Task: Report back every line below that carries the word "Wilding".

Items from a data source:
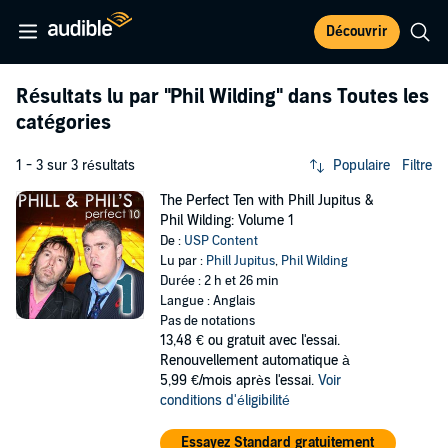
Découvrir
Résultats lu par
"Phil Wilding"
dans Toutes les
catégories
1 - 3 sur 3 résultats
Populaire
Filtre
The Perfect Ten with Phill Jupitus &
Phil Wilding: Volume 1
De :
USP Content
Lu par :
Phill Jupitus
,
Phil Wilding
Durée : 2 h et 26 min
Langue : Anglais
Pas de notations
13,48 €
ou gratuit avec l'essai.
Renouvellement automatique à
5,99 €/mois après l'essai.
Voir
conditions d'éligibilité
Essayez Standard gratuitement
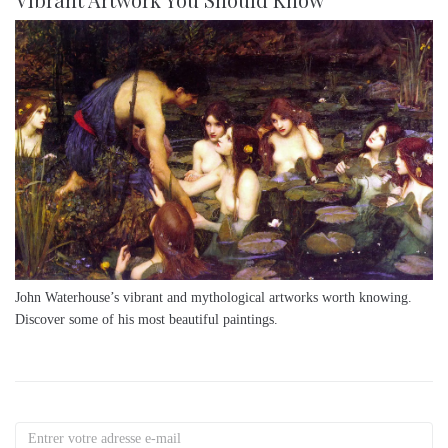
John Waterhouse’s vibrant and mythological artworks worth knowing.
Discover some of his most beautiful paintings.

---

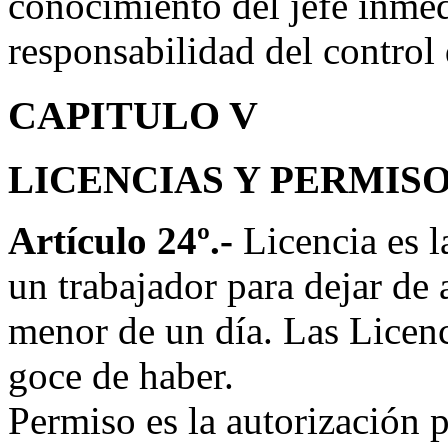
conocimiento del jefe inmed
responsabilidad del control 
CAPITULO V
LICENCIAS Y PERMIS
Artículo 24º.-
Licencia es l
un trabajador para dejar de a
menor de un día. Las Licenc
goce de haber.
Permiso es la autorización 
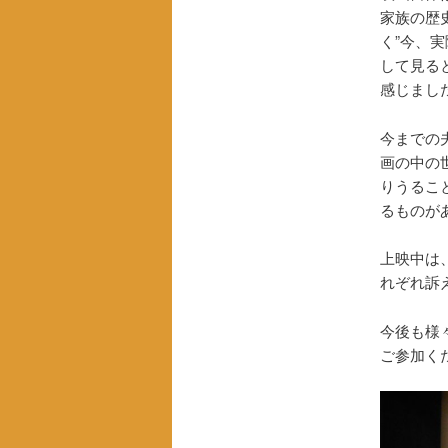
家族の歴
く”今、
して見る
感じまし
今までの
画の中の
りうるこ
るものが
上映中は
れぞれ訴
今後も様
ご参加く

Worked solution:
"Phil Wilding"
Phil Wilding: Volume 1
Phil Wilding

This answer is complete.